--- DATASET ---
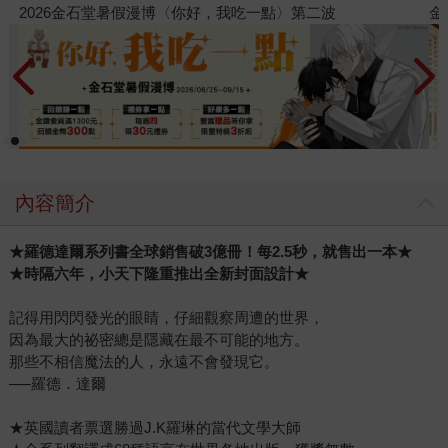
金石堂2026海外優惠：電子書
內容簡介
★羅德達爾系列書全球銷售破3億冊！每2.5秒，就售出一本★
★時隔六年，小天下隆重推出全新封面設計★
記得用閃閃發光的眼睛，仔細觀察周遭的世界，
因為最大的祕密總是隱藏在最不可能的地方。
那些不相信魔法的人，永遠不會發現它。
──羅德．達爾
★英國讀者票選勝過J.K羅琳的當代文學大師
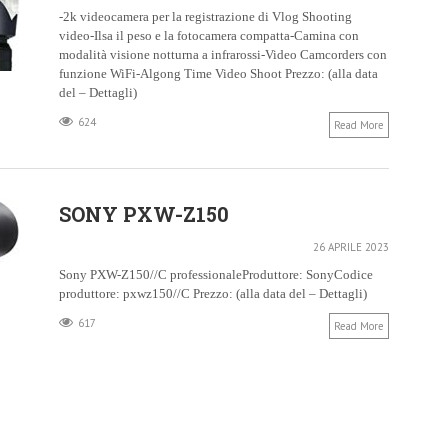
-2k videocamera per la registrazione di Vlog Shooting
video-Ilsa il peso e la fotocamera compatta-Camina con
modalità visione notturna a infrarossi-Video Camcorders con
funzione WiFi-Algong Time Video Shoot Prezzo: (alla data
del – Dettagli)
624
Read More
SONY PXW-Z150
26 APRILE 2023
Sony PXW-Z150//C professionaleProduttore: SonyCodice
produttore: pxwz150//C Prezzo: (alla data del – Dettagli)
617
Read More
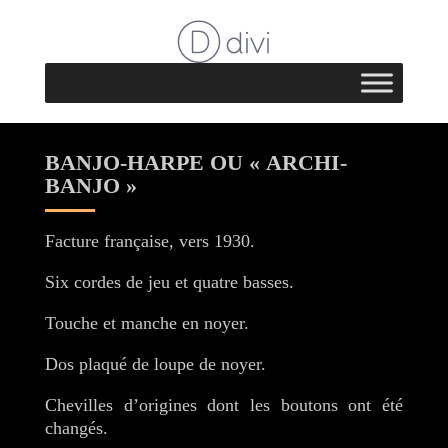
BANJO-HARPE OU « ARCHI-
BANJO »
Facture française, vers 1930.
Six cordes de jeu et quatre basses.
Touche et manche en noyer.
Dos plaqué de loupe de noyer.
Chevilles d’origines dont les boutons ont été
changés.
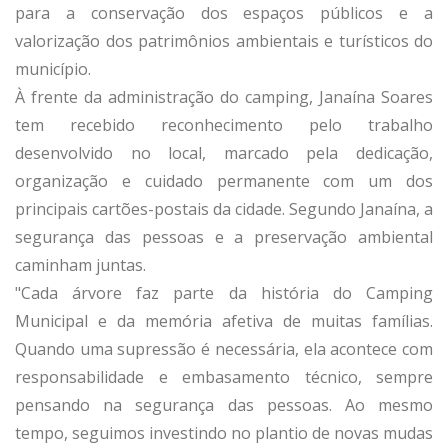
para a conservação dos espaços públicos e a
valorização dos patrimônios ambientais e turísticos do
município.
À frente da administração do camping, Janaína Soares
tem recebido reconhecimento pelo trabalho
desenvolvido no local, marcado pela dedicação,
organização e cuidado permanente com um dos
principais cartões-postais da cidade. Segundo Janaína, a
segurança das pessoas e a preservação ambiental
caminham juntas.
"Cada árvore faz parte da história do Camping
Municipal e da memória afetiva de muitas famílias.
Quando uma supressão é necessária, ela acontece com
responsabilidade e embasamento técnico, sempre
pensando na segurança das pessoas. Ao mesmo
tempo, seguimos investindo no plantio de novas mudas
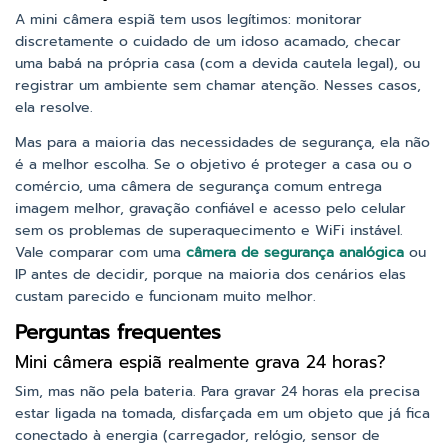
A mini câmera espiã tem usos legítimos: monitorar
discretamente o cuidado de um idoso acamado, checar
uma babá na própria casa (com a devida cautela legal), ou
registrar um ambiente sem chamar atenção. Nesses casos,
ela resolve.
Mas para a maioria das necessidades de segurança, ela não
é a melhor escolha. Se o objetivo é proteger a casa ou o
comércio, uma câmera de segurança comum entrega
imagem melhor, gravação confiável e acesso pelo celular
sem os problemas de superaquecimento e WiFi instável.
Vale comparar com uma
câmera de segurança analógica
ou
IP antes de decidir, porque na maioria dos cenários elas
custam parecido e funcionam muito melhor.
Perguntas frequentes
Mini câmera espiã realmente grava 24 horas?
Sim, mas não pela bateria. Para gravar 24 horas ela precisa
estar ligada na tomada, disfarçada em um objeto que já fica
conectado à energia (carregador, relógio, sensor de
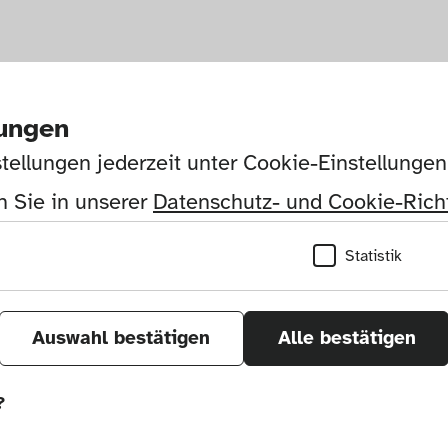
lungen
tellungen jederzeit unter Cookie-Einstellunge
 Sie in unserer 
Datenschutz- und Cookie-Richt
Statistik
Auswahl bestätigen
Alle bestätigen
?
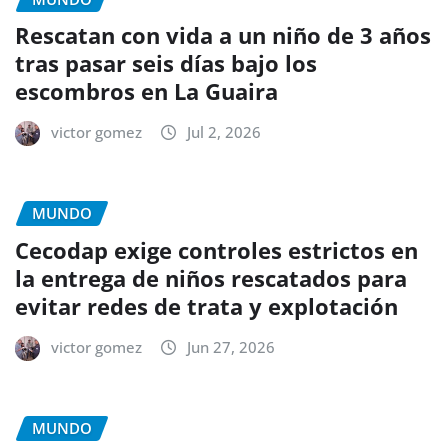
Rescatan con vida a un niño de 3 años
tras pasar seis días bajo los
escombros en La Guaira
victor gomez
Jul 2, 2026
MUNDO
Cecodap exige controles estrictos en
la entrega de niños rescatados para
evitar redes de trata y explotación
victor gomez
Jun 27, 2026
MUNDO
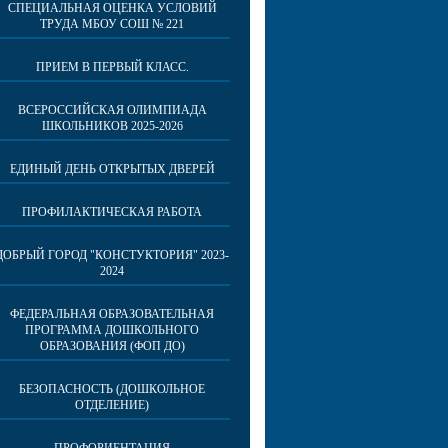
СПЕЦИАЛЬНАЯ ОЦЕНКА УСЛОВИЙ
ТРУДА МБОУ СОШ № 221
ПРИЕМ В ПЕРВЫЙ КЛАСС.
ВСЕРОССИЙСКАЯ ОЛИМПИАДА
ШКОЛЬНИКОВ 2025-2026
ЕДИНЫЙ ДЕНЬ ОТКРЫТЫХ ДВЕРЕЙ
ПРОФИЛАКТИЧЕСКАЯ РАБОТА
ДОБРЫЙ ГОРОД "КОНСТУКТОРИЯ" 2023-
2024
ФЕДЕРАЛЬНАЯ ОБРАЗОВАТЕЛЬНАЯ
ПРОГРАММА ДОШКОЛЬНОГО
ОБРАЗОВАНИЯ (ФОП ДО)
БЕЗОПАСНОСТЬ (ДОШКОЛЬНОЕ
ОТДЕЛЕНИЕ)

--- ABOUT THIS TASK ---
Transcribe every entry above exactly as it stands, but skip the images.

--- THE ANSWER ---
金石堂2026海外優惠：電子書
內容簡介
★羅德達爾系列書全球銷售破3億冊！每2.5秒，就售出一本★
★時隔六年，小天下隆重推出全新封面設計★
記得用閃閃發光的眼睛，仔細觀察周遭的世界，
因為最大的祕密總是隱藏在最不可能的地方。
那些不相信魔法的人，永遠不會發現它。
──羅德．達爾
★英國讀者票選勝過J.K羅琳的當代文學大師
-2k videocamera per la registrazione di Vlog Shooting
video-Ilsa il peso e la fotocamera compatta-Camina con
modalità visione notturna a infrarossi-Video Camcorders con
funzione WiFi-Algong Time Video Shoot Prezzo: (alla data
del – Dettagli)
624
Read More
SONY PXW-Z150
26 APRILE 2023
Sony PXW-Z150//C professionaleProduttore: SonyCodice
produttore: pxwz150//C Prezzo: (alla data del – Dettagli)
617
Read More
BANJO-HARPE OU « ARCHI-
BANJO »
Facture française, vers 1930.
Six cordes de jeu et quatre basses.
Touche et manche en noyer.
Dos plaqué de loupe de noyer.
Chevilles d’origines dont les boutons ont été
changés.
para a conservação dos espaços públicos e a
valorização dos patrimônios ambientais e turísticos do
município.
À frente da administração do camping, Janaína Soares
tem recebido reconhecimento pelo trabalho
desenvolvido no local, marcado pela dedicação,
organização e cuidado permanente com um dos
principais cartões-postais da cidade. Segundo Janaína, a
segurança das pessoas e a preservação ambiental
caminham juntas.
"Cada árvore faz parte da história do Camping
Municipal e da memória afetiva de muitas famílias.
Quando uma supressão é necessária, ela acontece com
responsabilidade e embasamento técnico, sempre
pensando na segurança das pessoas. Ao mesmo
tempo, seguimos investindo no plantio de novas mudas
A mini câmera espiã tem usos legítimos: monitorar
discretamente o cuidado de um idoso acamado, checar
uma babá na própria casa (com a devida cautela legal), ou
registrar um ambiente sem chamar atenção. Nesses casos,
ela resolve.
Mas para a maioria das necessidades de segurança, ela não
é a melhor escolha. Se o objetivo é proteger a casa ou o
comércio, uma câmera de segurança comum entrega
imagem melhor, gravação confiável e acesso pelo celular
sem os problemas de superaquecimento e WiFi instável.
Vale comparar com uma
câmera de segurança analógica
ou
IP antes de decidir, porque na maioria dos cenários elas
custam parecido e funcionam muito melhor.
Perguntas frequentes
Mini câmera espiã realmente grava 24 horas?
Sim, mas não pela bateria. Para gravar 24 horas ela precisa
estar ligada na tomada, disfarçada em um objeto que já fica
conectado à energia (carregador, relógio, sensor de
lungen
tellungen jederzeit unter Cookie-Einstellunge
 Sie in unserer 
Datenschutz- und Cookie-Richt
Statistik
Auswahl bestätigen
Alle bestätigen
?
Rescatan con vida a un niño de 3 años
tras pasar seis días bajo los
escombros en La Guaira
victor gomez
Jul 2, 2026
MUNDO
Cecodap exige controles estrictos en
la entrega de niños rescatados para
evitar redes de trata y explotación
victor gomez
Jun 27, 2026
MUNDO
СПЕЦИАЛЬНАЯ ОЦЕНКА УСЛОВИЙ
ТРУДА МБОУ СОШ № 221
ПРИЕМ В ПЕРВЫЙ КЛАСС.
ВСЕРОССИЙСКАЯ ОЛИМПИАДА
ШКОЛЬНИКОВ 2025-2026
ЕДИНЫЙ ДЕНЬ ОТКРЫТЫХ ДВЕРЕЙ
ПРОФИЛАКТИЧЕСКАЯ РАБОТА
ДОБРЫЙ ГОРОД "КОНСТУКТОРИЯ" 2023-
2024
ФЕДЕРАЛЬНАЯ ОБРАЗОВАТЕЛЬНАЯ
ПРОГРАММА ДОШКОЛЬНОГО
ОБРАЗОВАНИЯ (ФОП ДО)
БЕЗОПАСНОСТЬ (ДОШКОЛЬНОЕ
ОТДЕЛЕНИЕ)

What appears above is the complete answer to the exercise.